Tries for Maitland and Lamont ensured that the large home support for the Chiefs were left thoroughly disappointed after another insipid performance resulted in a 15-10 defeat to Glasgow Warriors.
Though the Chiefs came into the game knowing that there was little that could be taken out of the Heineken Cup for them, they seemed to lack the fighting qualities that had delivered them success early in the season. This meant that Glasgow largely got away with playing some mediocre rugby themselves, and this win gives them an outside chance of qualifying for the Amlin.
On a relatively mild January afternoon, the game began brightly for the Chiefs. Uni boy Henry Sade got some early points on the board with a well-taken penalty, and the Chiefs forwards were dominant in the breakdown. Slade also impressed in defence, providing a good clearance to spoil what could have been an early chance for Glasgow.
In what would become a feature of the match, the Chiefs’ front row of Rimmer, Cowan-Dickie and Brown had the better of their more celebrated Glasgow counterparts. The early dominance of the home team was rewarded in the sixteenth minute through a Vainikolo try, as the Tongan winger bundled his way around the edge of the breakdown for a well-worked finish. Slade added a further two points, giving Exeter a 10-0 lead.

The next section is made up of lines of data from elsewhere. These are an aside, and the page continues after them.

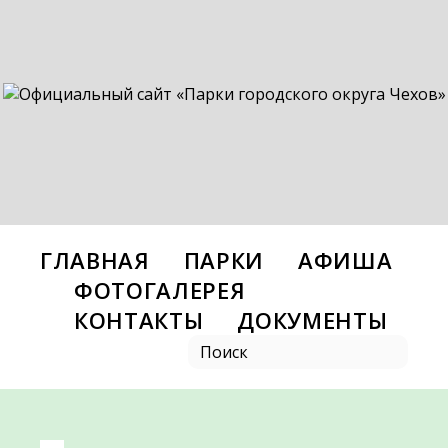
ГЛАВНАЯ
ПАРКИ
АФИША
ФОТОГАЛЕРЕЯ
КОНТАКТЫ
ДОКУМЕНТЫ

However, it was not to last, and these would be the last points of the game for Exeter. Slade’s next kick off was a poor one, gifting Glasgow the possession, and with the help of some poor Chiefs’ defence, a good try for winger Maitland. Exeter were not helped by the fact that an overlap had been created whilst two of their players received treatment, but they missed several tackles on a pacey Glasgow backline. Nevertheless, Maitland took his chance well, showing his international class as a finisher. Though Hogg failed to convert, this was the launchpad for Glasgow’s fight back.
Thereafter followed a period of scrappy play from both sides, with good breaks from both Chiefs and Glasgow backs, but poor handling ensuring that neither team could get any momentum. However, Glasgow looked the better side, and were rewarded in the thirty-fifth minute with a try for Scottish international Sean Lamont. It came after a good period of build up play – with Hogg and Lamont linking well – and was finished well in the corner by the winger. This time Hogg’s goal-kicking radar was on target, ensuring that the away team entered half time with a two point lead.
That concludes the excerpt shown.